Montage & manche & barre
Une fois la touche collée sur le manche, le manche sera formé, un peu en ovale, et le talon taillé.
Contrairement aux violons, violoncelles, la viole de gambe ne possède pas de bouton d’attache sur lequel sera fixé le cordier, mais une barre, bien souvent en ébène, qui est incrustée dans le tasseau inférieur, avec une forme de crochet sur le dessus, dans lequel le cordier viendra s’accrocher.
Vernis
Avant de vernir l’instrument, il faut le préparer. Nettoyer l’instrument, en profiter pour faire les finitions comme l’arrondi des angles. Puis vient l’étape de l’humidification pour faire ressortir les veines du bois qui seront poncées ou passées au ratissoir, afin qu’elles ne ressortent pas pendant le vernis. Tous les luthiers n’utilisent pas le même procédé de vernis. Certains vernissent avec un vernis à alcool, d’autre un vernis à l’huile, s’aidant d’une chambre à UV pour le faire sécher ou bien de la lumière naturelle du soleil.
Montage
Une fois l’instrument vernis, il faut procéder au montage !
Tout d’abord les chevilles ! On retrouve diverses essences de bois : l’ébène, le palissandre et le buis sont les plus courantes, mais il n’est pas rare de voir certains bois exotiques. Elles sont ajustées dans le chevillier à l’aide d’une lousse, un outil en forme de cône allongé qui taille le bois, La cheville est elle-même taillée en cône à l’aide d’un taille cheville pour venir s’ajuster dedans. Ce système permet à la cheville de ne pas glisser.
Les frettes sont en boyaux. Elles entourent le manche. Généralement au nombre de 7. Elles sont épaisses vers le sillet, et diminuent pour éviter que les cordes ne frisent.
Le sillet, en ébène, en os ou en buis, est la petite pièce située en haut de la touche et permettant aux cordes de ne pas entrer au contact de la touche. Sa hauteur sera adaptée en fonction de la hauteur de la première frette.
L’âme est un fin cylindre d’épicéa coincé entre la table et le fond, et placé dans la caisse, à quelques millimètres derrière le pied du chevalet qui correspond aux cordes aigües. Elle soutient la pression des cordes, mais avant tout elle fait participer le fond et sa force de ressort à la réflexion des sons. Elle transmet au son tout ce qui le singularise : force, couleur de timbre, chaleur, … Avec une pointe à âme enfoncée dans le bois, on fait glisser l’âme par l’ouïe et on regarde avec un petit miroir, on l’ajuste, on la taille petit à petit afin qu’elle s’adapte au fond et à la courbe de la table.

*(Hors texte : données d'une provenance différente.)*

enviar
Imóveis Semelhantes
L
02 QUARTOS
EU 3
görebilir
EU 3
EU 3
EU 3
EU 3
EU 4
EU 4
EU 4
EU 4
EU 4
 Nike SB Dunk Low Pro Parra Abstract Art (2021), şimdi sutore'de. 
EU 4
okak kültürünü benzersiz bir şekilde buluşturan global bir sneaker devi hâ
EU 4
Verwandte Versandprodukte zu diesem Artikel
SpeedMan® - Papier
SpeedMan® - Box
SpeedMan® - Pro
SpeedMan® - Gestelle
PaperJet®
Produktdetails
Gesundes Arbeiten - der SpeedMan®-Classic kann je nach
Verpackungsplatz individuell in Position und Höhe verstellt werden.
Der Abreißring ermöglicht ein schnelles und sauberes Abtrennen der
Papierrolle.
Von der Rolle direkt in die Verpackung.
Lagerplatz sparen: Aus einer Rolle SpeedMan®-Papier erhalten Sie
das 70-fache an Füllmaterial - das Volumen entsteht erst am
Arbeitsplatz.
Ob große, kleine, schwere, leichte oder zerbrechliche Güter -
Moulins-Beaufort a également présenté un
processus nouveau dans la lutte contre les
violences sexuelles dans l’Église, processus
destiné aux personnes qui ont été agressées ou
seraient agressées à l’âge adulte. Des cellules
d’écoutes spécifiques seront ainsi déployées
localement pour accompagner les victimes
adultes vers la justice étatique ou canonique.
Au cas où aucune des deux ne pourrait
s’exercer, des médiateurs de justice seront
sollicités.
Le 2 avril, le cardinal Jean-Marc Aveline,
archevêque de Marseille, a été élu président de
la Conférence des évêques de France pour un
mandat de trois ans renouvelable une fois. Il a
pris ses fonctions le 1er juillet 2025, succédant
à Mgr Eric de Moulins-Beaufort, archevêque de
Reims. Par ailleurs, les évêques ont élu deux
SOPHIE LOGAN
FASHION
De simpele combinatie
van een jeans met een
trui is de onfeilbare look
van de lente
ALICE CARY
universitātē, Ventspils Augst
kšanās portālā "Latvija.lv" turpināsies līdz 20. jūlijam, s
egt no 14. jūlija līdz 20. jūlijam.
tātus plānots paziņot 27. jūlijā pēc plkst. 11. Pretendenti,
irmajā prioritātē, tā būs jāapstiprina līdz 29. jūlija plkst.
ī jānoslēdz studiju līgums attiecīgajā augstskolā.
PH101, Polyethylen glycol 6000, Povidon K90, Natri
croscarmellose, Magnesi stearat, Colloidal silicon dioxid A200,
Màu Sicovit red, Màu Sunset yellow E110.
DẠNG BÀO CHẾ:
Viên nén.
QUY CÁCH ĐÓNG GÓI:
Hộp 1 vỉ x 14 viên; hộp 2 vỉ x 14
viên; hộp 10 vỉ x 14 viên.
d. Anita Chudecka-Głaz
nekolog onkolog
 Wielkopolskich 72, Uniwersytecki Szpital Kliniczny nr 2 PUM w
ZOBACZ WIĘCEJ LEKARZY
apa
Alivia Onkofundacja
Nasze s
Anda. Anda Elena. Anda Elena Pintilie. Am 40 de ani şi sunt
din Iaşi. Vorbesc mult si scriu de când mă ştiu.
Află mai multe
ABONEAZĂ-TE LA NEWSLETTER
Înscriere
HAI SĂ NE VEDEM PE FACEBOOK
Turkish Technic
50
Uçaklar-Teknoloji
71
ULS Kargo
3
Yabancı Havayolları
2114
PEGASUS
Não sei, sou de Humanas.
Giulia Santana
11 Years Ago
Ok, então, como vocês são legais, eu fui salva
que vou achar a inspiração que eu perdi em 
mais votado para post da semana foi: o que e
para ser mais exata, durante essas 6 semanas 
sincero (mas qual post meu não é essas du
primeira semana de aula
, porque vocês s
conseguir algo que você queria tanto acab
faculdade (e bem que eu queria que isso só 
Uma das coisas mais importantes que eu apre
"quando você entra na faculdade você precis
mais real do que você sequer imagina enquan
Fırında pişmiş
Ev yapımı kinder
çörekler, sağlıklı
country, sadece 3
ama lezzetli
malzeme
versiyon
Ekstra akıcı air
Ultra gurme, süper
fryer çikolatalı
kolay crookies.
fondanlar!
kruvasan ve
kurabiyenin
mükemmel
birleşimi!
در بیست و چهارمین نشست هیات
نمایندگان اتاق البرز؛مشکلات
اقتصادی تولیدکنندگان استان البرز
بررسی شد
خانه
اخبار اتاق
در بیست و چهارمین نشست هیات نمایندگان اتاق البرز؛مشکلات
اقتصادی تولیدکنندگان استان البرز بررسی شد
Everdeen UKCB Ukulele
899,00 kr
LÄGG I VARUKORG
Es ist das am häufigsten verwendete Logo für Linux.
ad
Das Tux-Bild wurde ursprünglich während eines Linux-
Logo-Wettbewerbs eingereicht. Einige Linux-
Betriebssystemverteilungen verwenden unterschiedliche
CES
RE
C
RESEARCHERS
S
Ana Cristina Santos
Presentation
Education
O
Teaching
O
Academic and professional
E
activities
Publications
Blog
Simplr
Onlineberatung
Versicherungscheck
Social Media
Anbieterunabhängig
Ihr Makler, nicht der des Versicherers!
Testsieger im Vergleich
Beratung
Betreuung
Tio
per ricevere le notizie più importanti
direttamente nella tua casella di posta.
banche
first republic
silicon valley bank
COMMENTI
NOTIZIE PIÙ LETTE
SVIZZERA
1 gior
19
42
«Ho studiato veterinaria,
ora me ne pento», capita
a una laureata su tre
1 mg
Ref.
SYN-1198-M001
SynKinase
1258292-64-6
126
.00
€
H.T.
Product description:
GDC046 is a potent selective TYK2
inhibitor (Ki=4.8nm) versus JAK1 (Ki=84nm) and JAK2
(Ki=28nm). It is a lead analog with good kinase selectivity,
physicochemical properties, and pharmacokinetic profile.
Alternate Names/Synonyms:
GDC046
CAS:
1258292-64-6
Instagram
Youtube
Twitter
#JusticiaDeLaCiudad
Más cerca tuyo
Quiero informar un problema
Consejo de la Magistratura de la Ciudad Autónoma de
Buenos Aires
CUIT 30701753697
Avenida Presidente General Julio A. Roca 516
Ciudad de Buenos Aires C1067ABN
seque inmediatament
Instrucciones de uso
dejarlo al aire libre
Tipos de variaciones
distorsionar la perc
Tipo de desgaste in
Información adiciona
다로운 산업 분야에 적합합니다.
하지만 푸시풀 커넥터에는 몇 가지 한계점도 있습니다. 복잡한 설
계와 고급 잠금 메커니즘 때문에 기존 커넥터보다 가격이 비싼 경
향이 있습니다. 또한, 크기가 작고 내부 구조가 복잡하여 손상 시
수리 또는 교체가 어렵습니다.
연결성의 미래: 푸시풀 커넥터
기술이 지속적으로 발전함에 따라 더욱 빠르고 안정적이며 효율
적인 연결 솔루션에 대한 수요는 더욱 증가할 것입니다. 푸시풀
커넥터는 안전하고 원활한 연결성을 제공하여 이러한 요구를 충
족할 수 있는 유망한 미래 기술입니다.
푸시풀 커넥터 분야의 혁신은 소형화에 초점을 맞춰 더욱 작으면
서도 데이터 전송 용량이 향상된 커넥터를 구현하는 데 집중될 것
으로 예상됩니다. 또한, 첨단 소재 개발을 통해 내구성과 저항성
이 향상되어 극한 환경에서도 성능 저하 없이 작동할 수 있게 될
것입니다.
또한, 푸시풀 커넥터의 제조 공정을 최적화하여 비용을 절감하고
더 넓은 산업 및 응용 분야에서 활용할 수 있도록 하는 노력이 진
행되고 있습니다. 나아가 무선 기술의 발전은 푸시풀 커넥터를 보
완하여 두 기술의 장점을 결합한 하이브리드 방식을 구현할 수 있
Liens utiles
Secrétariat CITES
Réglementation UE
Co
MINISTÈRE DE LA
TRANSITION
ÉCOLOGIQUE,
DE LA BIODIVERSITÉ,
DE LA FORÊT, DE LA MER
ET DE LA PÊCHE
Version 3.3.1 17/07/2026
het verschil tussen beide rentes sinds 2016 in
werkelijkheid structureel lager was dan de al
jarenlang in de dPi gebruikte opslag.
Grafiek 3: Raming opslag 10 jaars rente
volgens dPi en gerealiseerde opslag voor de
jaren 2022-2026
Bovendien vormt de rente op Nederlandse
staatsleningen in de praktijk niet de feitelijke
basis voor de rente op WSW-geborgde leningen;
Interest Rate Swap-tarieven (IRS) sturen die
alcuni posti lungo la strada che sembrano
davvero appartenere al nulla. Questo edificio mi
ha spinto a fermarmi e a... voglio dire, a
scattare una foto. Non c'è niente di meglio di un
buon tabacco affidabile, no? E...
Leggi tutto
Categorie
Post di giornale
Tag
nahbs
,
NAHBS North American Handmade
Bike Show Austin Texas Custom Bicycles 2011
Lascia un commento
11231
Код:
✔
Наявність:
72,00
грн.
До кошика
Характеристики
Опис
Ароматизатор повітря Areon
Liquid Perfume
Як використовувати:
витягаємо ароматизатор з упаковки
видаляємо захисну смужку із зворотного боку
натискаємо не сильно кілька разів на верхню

Le chevalet est la pièce qui transmet les vibrations des cordes sur le résonateur pour y être amplifiées et réfléchies. Il y a tout d’abord, une fonction mécanique ; la corde, entrainée par l’archet, fait un mouvement vibratoire, principalement latéral. Le va et vient des fréquences entraîne le chevalet dans un mouvement de bascule qui se transmet sur les pieds, faisant ainsi alternativement pression sur la table. Les contours du chevalet, sont sciés dans un bloc d’érable puis définis avec des limes. Les pieds du chevalet sont enfin adaptés parfaitement à la courbe de la table. A l’aide d’une fine lime, on détermine les emplacements pour placer les cordes sur la courbe supérieure du chevalet. La hauteur des cordes sera réglée à la demande du musicien. En ouvrant le chevalet, on influe sur le son de l’instrument.